A group of former staff at publisher THQ have called for four "underqualified" senior executives, including CEO Brian Farrell, to be fired.

In a letter sent to THQ's board of directors and several investors, blind copied to a NeoGaf user, the former employees claim that "chronic and constant mismanagement" caused a slew of layoffs and studio closures and drove the publisher's share price into the doldrums.

The letter opens with an explanation of the "formula" from which THQ profited in its early days. "They find a hot licence, make a cheap game, barely advertise it, and make money," the letter says. "This formula worked during the PlayStation and Xbox and Game Boy days … [but] THQ's old guard executives seem to be stuck trying to manage the company the same way they did back then, and haven't realised the industry has changed."

CEO Brian Farrell is singled out for spearheading the acquisition and formation of a large number of studios "without strategic reasoning or specific plan." Many of those studios were later closed: last year the publisher shut down Homefront developer Kaos Studios, its UK studio Digital Warrington, two in Australia and another in Phoenix, Arizona. "The executive team at the time were an entirely different group of people with one key exception," the letter reads. "The CEO."

The management team is further criticised for having "bet everything on an extremely risky proposition in the uDraw tablet." While uDraw was a reasonable success early on - in its 2011 fiscal year THQ shipped 1.7 million units of its Wii peripheral - its expansion to PS3 and Xbox 360 failed miserably.

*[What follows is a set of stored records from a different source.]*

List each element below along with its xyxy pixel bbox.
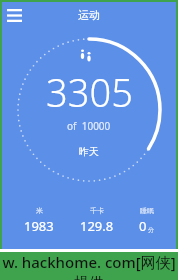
staticText: 运动 — [78, 8, 100, 22]
button[interactable]: 千卡 — [76, 205, 118, 236]
staticText: 千卡 — [90, 206, 104, 215]
button[interactable]: 米 — [20, 205, 58, 236]
staticText: 睡眠 — [140, 206, 154, 215]
staticText: 分 — [148, 226, 154, 234]
staticText: 3305 — [46, 66, 133, 118]
staticText: 0 — [139, 217, 147, 235]
button[interactable]: 睡眠 — [135, 205, 158, 236]
button[interactable]: Menu — [3, 4, 25, 26]
staticText: w. hackhome. com[网侠]提供 — [0, 252, 178, 280]
staticText: 米 — [36, 206, 43, 215]
staticText: of 10000 — [67, 119, 111, 133]
staticText: 129.8 — [80, 217, 114, 235]
staticText: 昨天 — [79, 145, 99, 158]
staticText: 1983 — [24, 217, 54, 235]
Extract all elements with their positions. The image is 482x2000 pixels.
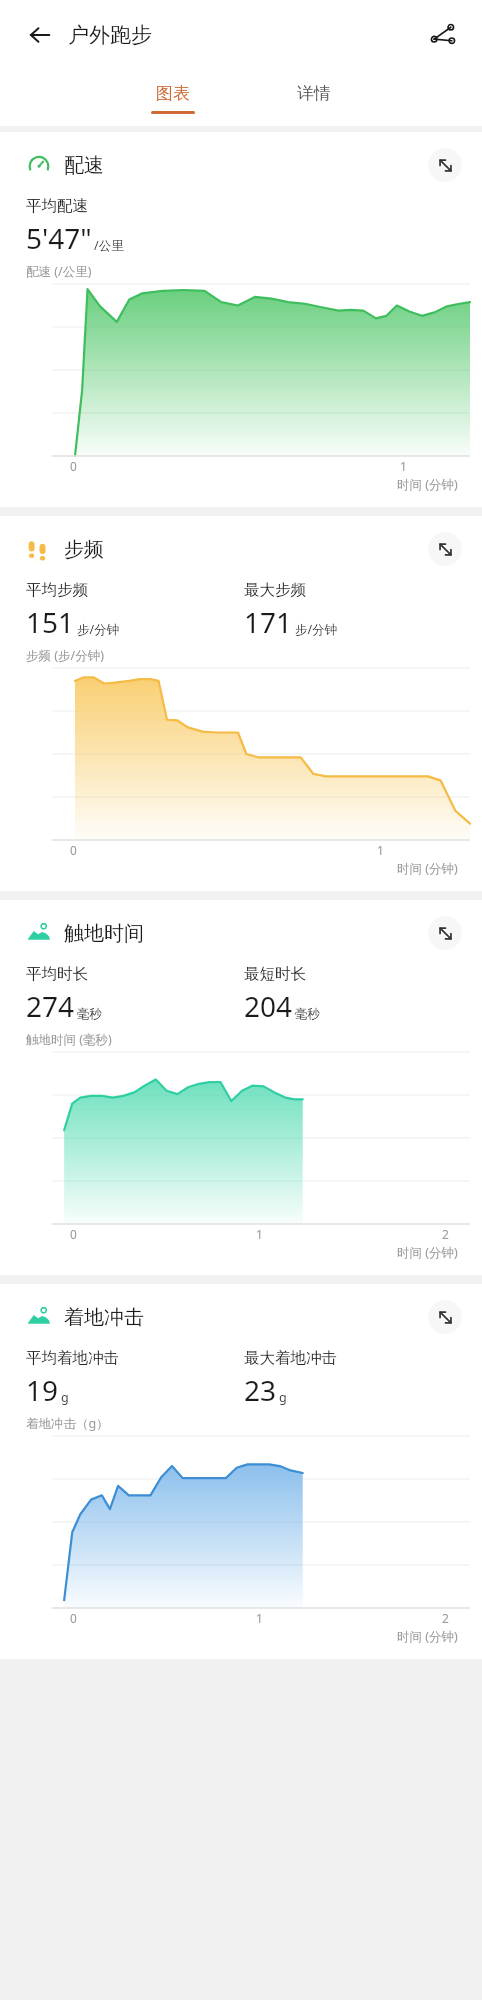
staticText: 0 (70, 1226, 77, 1242)
staticText: 着地冲击（g） (26, 1415, 109, 1432)
staticText: 时间 (分钟) (397, 476, 458, 493)
staticText: 触地时间 (64, 921, 144, 946)
staticText: 2 (442, 1226, 449, 1242)
staticText: /公里 (94, 237, 124, 254)
staticText: 步/分钟 (77, 621, 120, 638)
staticText: 204 (244, 987, 293, 1025)
staticText: 19 (26, 1371, 59, 1409)
button[interactable]: Expand chart (428, 1300, 462, 1334)
button[interactable]: 图表 (137, 79, 209, 118)
staticText: 171 (244, 603, 293, 641)
staticText: 平均着地冲击 (26, 1348, 119, 1368)
staticText: 配速 (/公里) (26, 263, 92, 280)
button[interactable]: Share (422, 14, 464, 56)
staticText: 时间 (分钟) (397, 1628, 458, 1645)
staticText: 151 (26, 603, 75, 641)
staticText: 1 (400, 458, 407, 474)
button[interactable]: Expand chart (428, 532, 462, 566)
staticText: g (279, 1389, 287, 1406)
staticText: 0 (70, 1610, 77, 1626)
staticText: 着地冲击 (64, 1305, 144, 1330)
staticText: 时间 (分钟) (397, 1244, 458, 1261)
staticText: 1 (256, 1226, 263, 1242)
staticText: 0 (70, 842, 77, 858)
staticText: 最短时长 (244, 964, 306, 984)
staticText: 配速 (64, 153, 104, 178)
staticText: 步频 (步/分钟) (26, 647, 104, 664)
staticText: 最大着地冲击 (244, 1348, 337, 1368)
staticText: 详情 (297, 83, 331, 104)
staticText: 274 (26, 987, 75, 1025)
staticText: 步频 (64, 537, 104, 562)
staticText: 毫秒 (77, 1006, 102, 1022)
staticText: 时间 (分钟) (397, 860, 458, 877)
staticText: 最大步频 (244, 580, 306, 600)
staticText: 图表 (156, 83, 190, 104)
staticText: g (61, 1389, 69, 1406)
button[interactable]: Expand chart (428, 148, 462, 182)
button[interactable]: Back (20, 15, 60, 55)
button[interactable]: 详情 (283, 79, 345, 118)
staticText: 毫秒 (295, 1006, 320, 1022)
staticText: 0 (70, 458, 77, 474)
staticText: 2 (442, 1610, 449, 1626)
staticText: 户外跑步 (68, 22, 152, 48)
staticText: 步/分钟 (295, 621, 338, 638)
staticText: 5'47" (26, 219, 92, 257)
staticText: 平均步频 (26, 580, 88, 600)
staticText: 1 (256, 1610, 263, 1626)
staticText: 平均配速 (26, 196, 88, 216)
staticText: 23 (244, 1371, 277, 1409)
staticText: 1 (377, 842, 384, 858)
staticText: 平均时长 (26, 964, 88, 984)
button[interactable]: Expand chart (428, 916, 462, 950)
staticText: 触地时间 (毫秒) (26, 1031, 112, 1048)
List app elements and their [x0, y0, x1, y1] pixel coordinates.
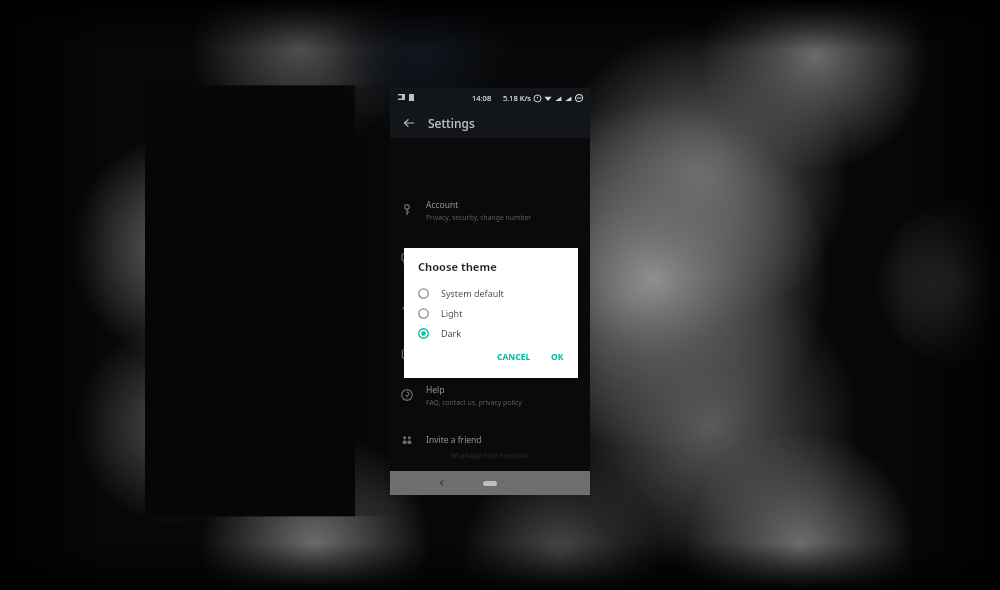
- button[interactable]: OK: [547, 348, 568, 366]
- button[interactable]: Help: [390, 382, 590, 408]
- staticText: Invite a friend: [426, 434, 482, 446]
- staticText: Message, group & call tones: [426, 309, 516, 318]
- button[interactable]: Dark: [404, 323, 578, 343]
- staticText: 5.18 K/s: [503, 93, 531, 103]
- button[interactable]: Chats: [390, 245, 590, 271]
- staticText: Privacy, security, change number: [426, 213, 532, 222]
- staticText: Choose theme: [418, 259, 497, 274]
- button[interactable]: Back: [432, 473, 452, 493]
- staticText: Dark: [441, 327, 462, 339]
- staticText: 14:08: [472, 93, 492, 103]
- staticText: Network usage, auto-download: [426, 357, 527, 366]
- staticText: CANCEL: [497, 351, 531, 363]
- button[interactable]: Account: [390, 197, 590, 223]
- button[interactable]: Back: [396, 110, 422, 136]
- staticText: Help: [426, 384, 445, 396]
- staticText: OK: [551, 351, 564, 363]
- staticText: Theme, wallpapers, chat history: [426, 261, 528, 270]
- staticText: Light: [441, 307, 463, 319]
- staticText: Chats: [426, 247, 449, 259]
- staticText: Account: [426, 199, 459, 211]
- staticText: WhatsApp from Facebook: [390, 451, 590, 460]
- button[interactable]: System default: [404, 283, 578, 303]
- button[interactable]: Storage and data: [390, 341, 590, 367]
- button[interactable]: Light: [404, 303, 578, 323]
- staticText: System default: [441, 287, 504, 299]
- button[interactable]: Home: [477, 476, 503, 490]
- staticText: Notifications: [426, 295, 477, 307]
- button[interactable]: Notifications: [390, 293, 590, 319]
- button[interactable]: CANCEL: [493, 348, 535, 366]
- staticText: FAQ, contact us, privacy policy: [426, 398, 522, 407]
- staticText: Settings: [428, 115, 475, 131]
- button[interactable]: Invite a friend: [390, 429, 590, 451]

Last month THQ laid off 30 staff, including business unit leader Martin Good, after poor uDraw sales forced it to lower its earnings forecast by 25 per cent.

The letter says Farrell, who earns just under $1.3 million (£827,000) a year, should go for presiding over a decline in THQ's share price from $30 to 77¢. It also calls for the heads of Paul Pucino, CFO who earned $675,000 last year; Ian Curran, EVP and head of global publishing, on a salary of $1.04 million; and Ed Kaufmann, EVP of legal and business affairs. Martin Good is also singled out.

"uDraw was a failure and the only people to blame are the people listed above," the letter, the full text of which is at the source link below, claims in closing. "THQ and its current financial situation is also their responsibility. And [together] they were paid around $4.5 million for their poor decisions.

"We've watched the stock from the outside and read the comments, and the reason why the company is valued so low despite its sales is because of this underqualified management team.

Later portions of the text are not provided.